On March 28, hundreds of extremists attacked Hindu temples. On the same day, a train in eastern Bangladesh was attacked by extremists. Violent protests broke out across the country as well, many of which were directed against Indian Prime Minister Narendra Modi, whom protestors allege has shunned Indian Muslim minorities.
The protests largely began when people in the town of Hathazari took to the streets to protest Indian Prime Minister Narendra Modi’s visit to the Dhaka capital, but matters quickly escalated into a riot. Mohammed Russel, a duty officer at the Fire Service and Civil Defense control room, said by phone that they dispatched several units of firefighters after information that some passenger buses and a truck were torched. “But our teams could not reach the scene as the protesters blocked the hai roads,” he said.
According to Police, four people who sustained fatal gun shot wounds during the protests were members of the Hefazat-e-Islam Islamist group. Local police indicated at least another 11 protesters protesting Prime Minister Modi’s visit have been killed since March 26 in clashes with police.

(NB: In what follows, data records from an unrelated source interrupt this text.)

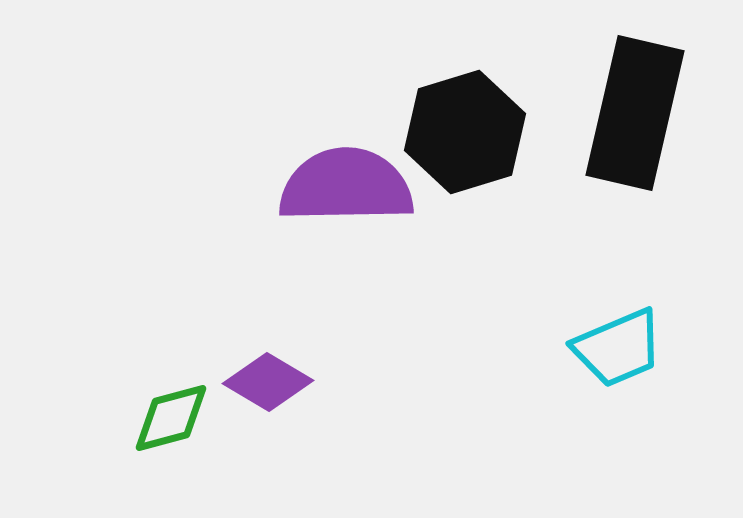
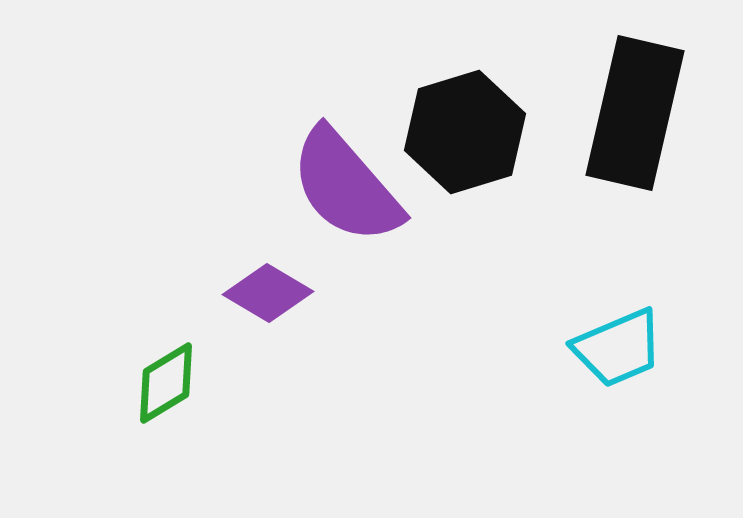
purple semicircle: rotated 130 degrees counterclockwise
purple diamond: moved 89 px up
green diamond: moved 5 px left, 35 px up; rotated 16 degrees counterclockwise
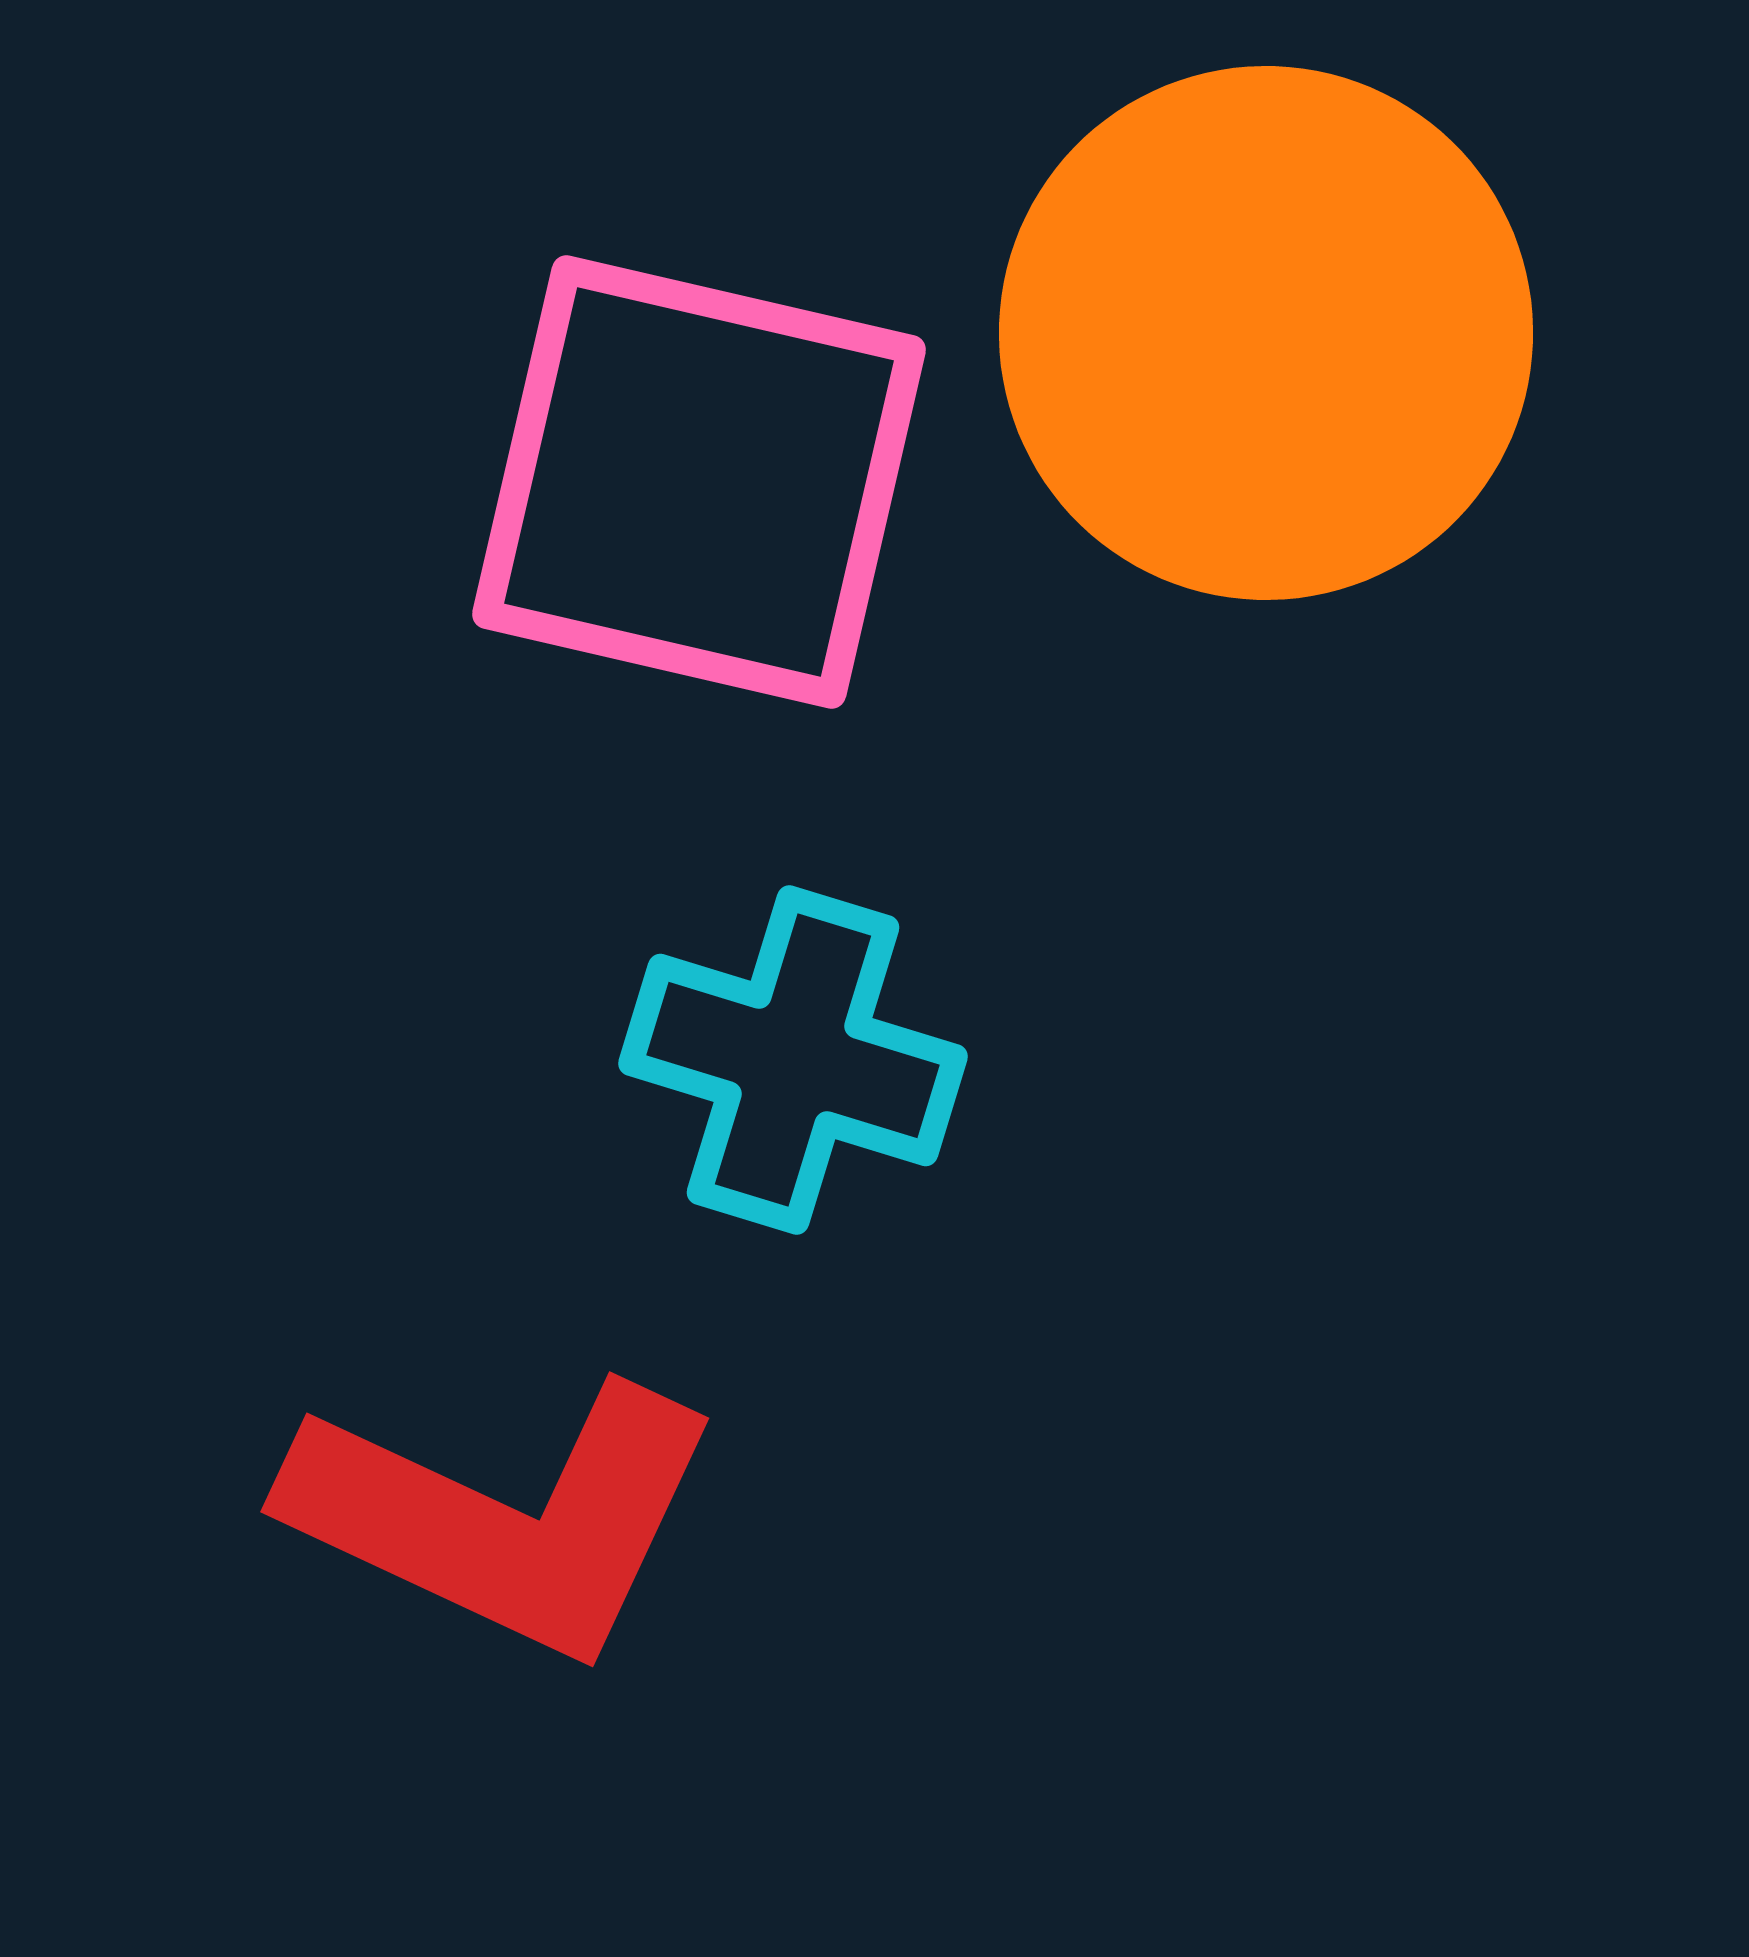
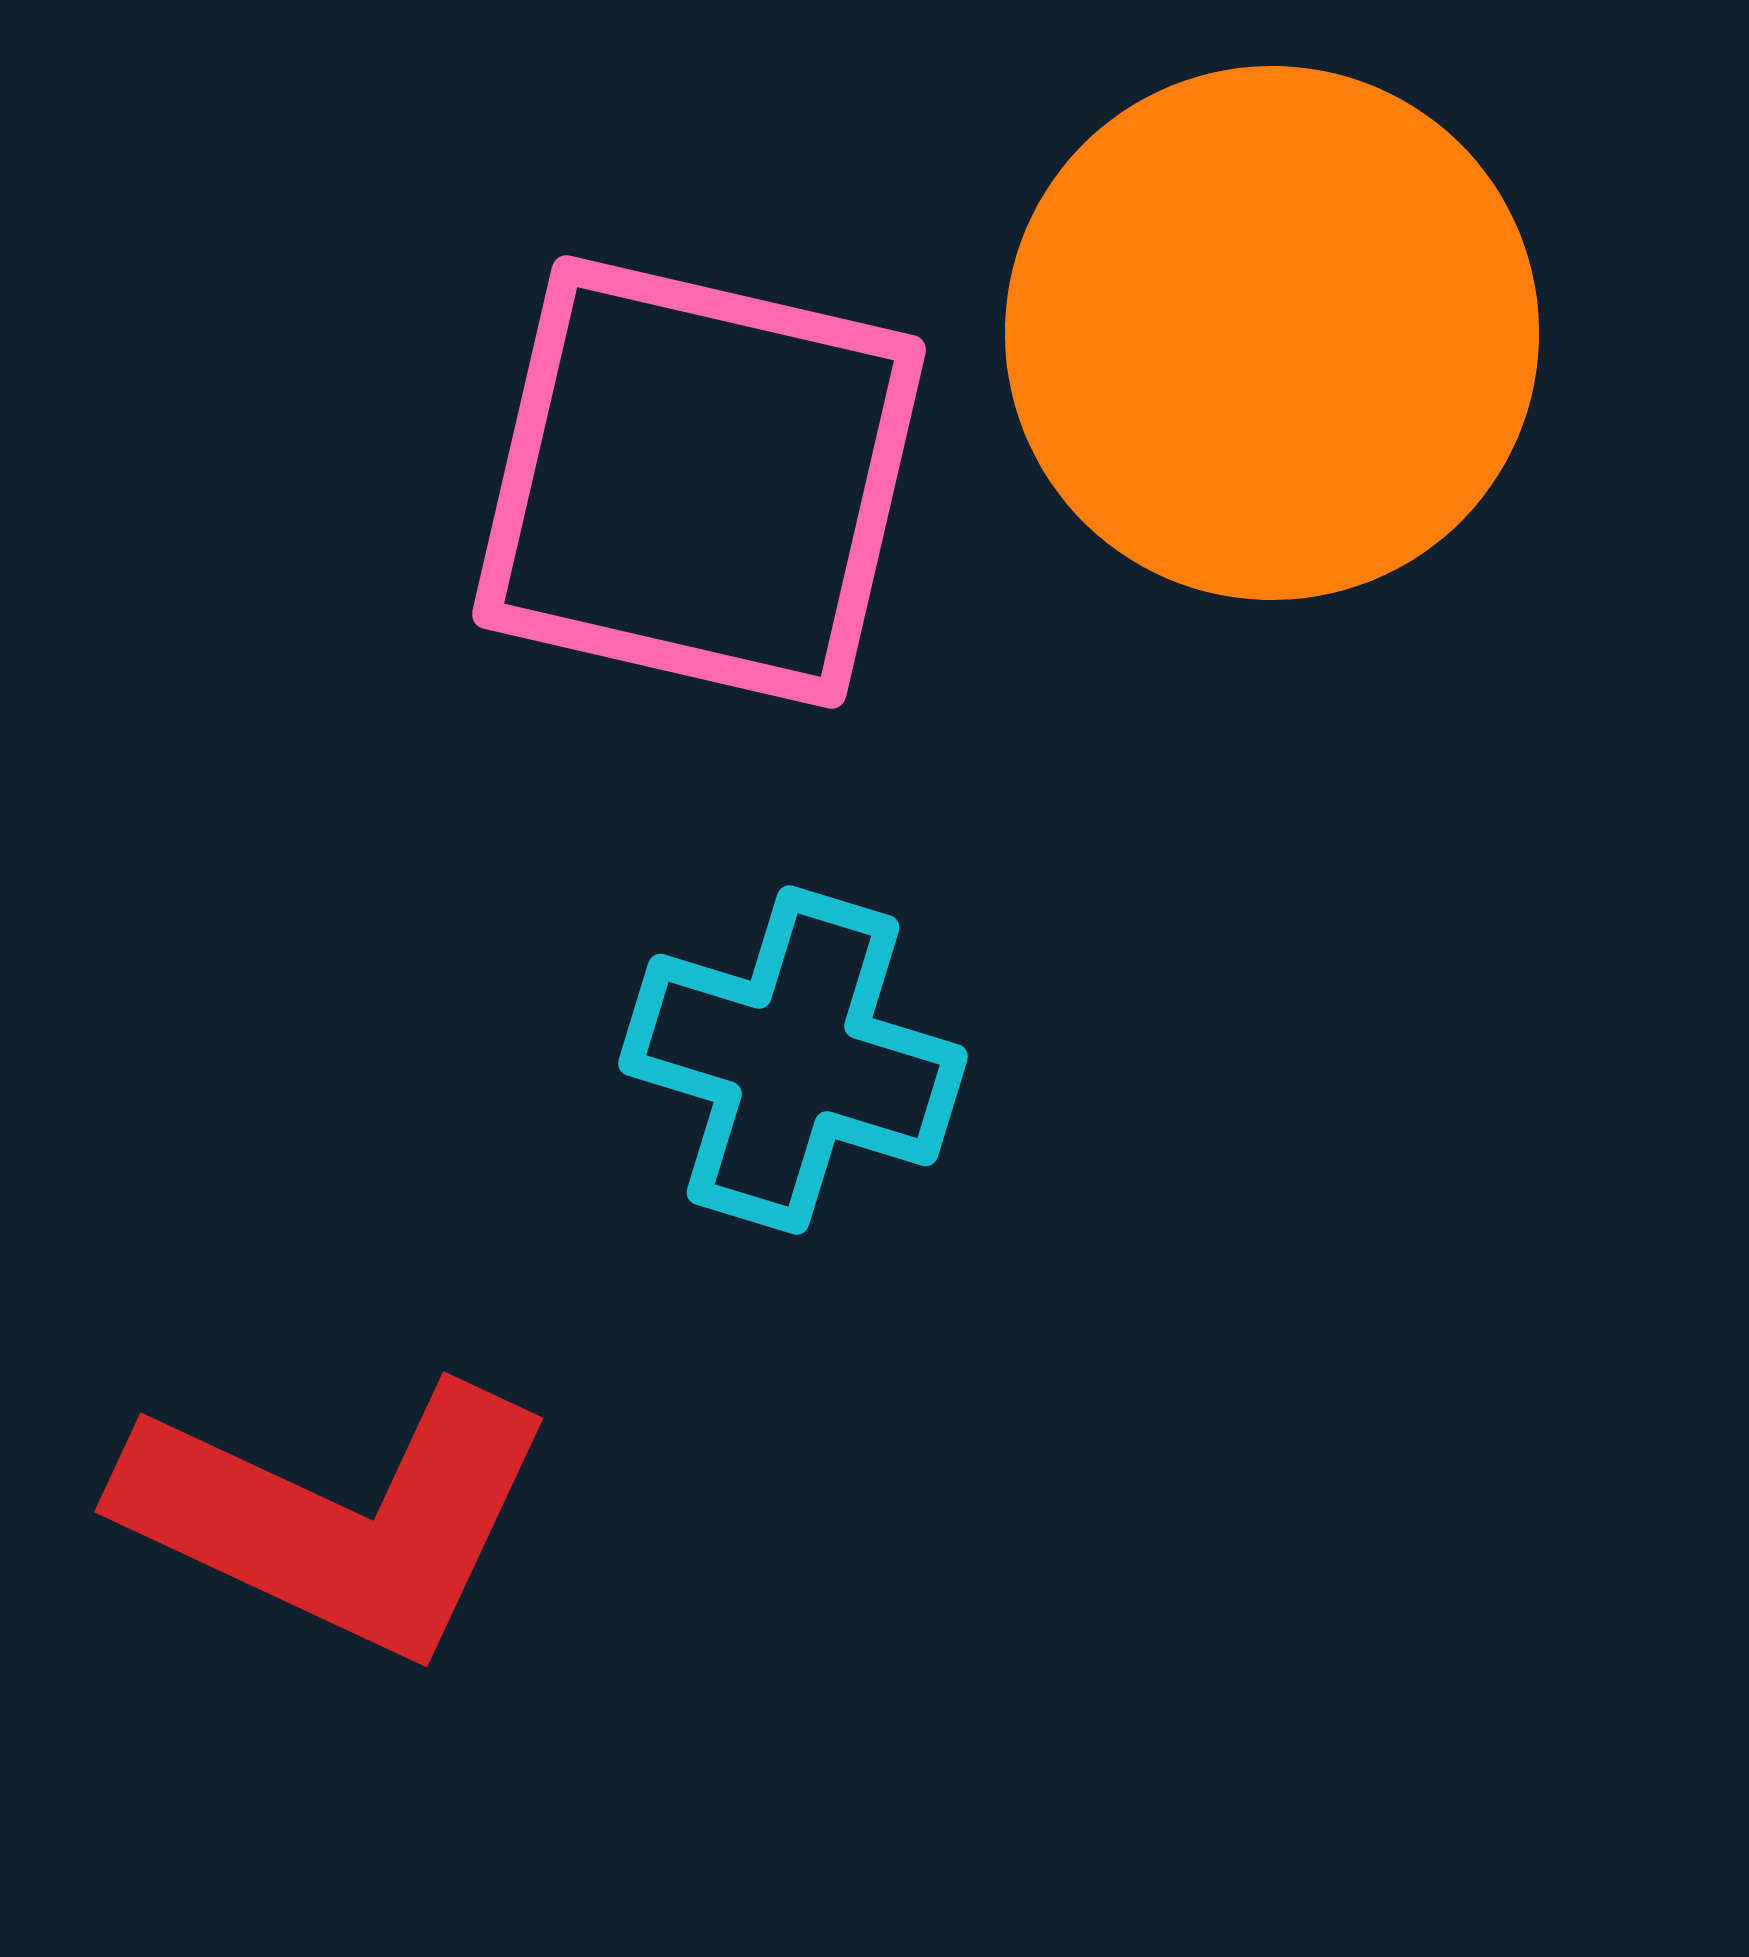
orange circle: moved 6 px right
red L-shape: moved 166 px left
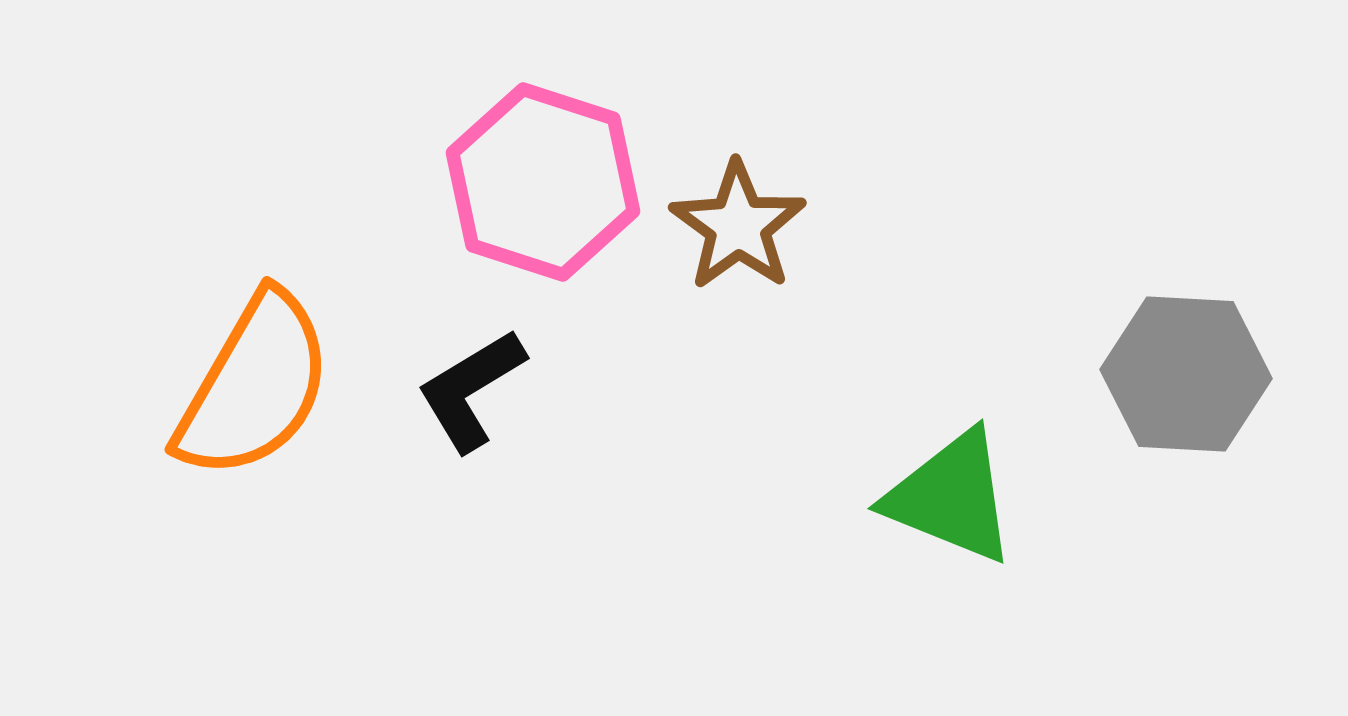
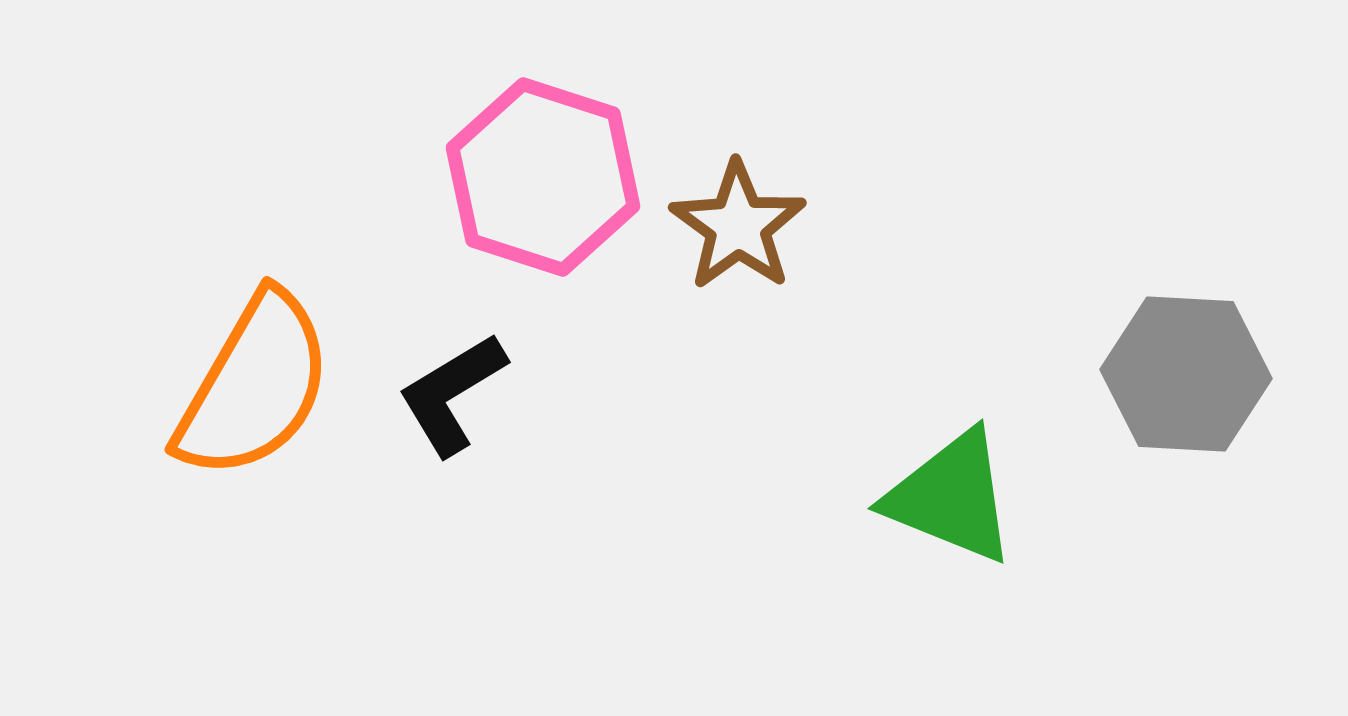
pink hexagon: moved 5 px up
black L-shape: moved 19 px left, 4 px down
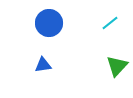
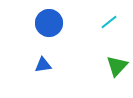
cyan line: moved 1 px left, 1 px up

Violence in Bangledesh was exacerbated by police crackdowns, with protesters responding by breaking down electricity poles and using sandbags and trees to block roads. Protestors have also burned buses in the capital Dhaka and have thrown stones at police. Meanwhile, the police have been using rubber bullets and tear gas to disperse crowds. Javed Rahim, a journalist in the Brahmanbaria town, told Reuters by phone: “Brahmanbaria is burning. Various government offices were set on fire indiscriminately. Even the press club was attacked and many injured, including the press club president. We are in extreme fear and feeling really helpless.”
Facebook, a primary mean of communication throughout the events, announced that “We know that our services have been limited in Bangladesh. We are working to understand more and hope to restore full access as soon as possible,”. The American social networking company expressed severe concern about how Facebook is being restricted in Bangladesh when effective communication is needed to deal with the COVID-19 pandemic.
According to Al Jazeera news agency, the majority of protesters in Bangladesh opposed Mr. Modi’s visit, arguing that the 70-year-old politician takes stances and actions that increase religious tensions in India, especially against Mohammedan. Prime Minister Modi has also been criticized for discriminating against the Muslim community. “The right to peaceful protest has come under concerted attack, particularly during the coronavirus pandemic, culminating in this type of bloody repression,” Sultan Mohammed Zakaria, Amnesty’s South Asia researcher, said in a statement.
Prime Minister Modi visited the Bangladeshi capital Dhaka on March 26 to commemorate the country’s 50th anniversary of independence. Modi left Bangladesh on March 27 after giving a gift of 1.2 million doses of the Covid-19 vaccine to the host country’s Prime Minister Sheikh Hasina. This display was not welcomed by all; “We don’t want to see Modi in Dhaka. He must leave Bangladesh soon,” said Sultan Mohiuddin, leader of Hefazat-e-Islam, to supporters in Dhaka.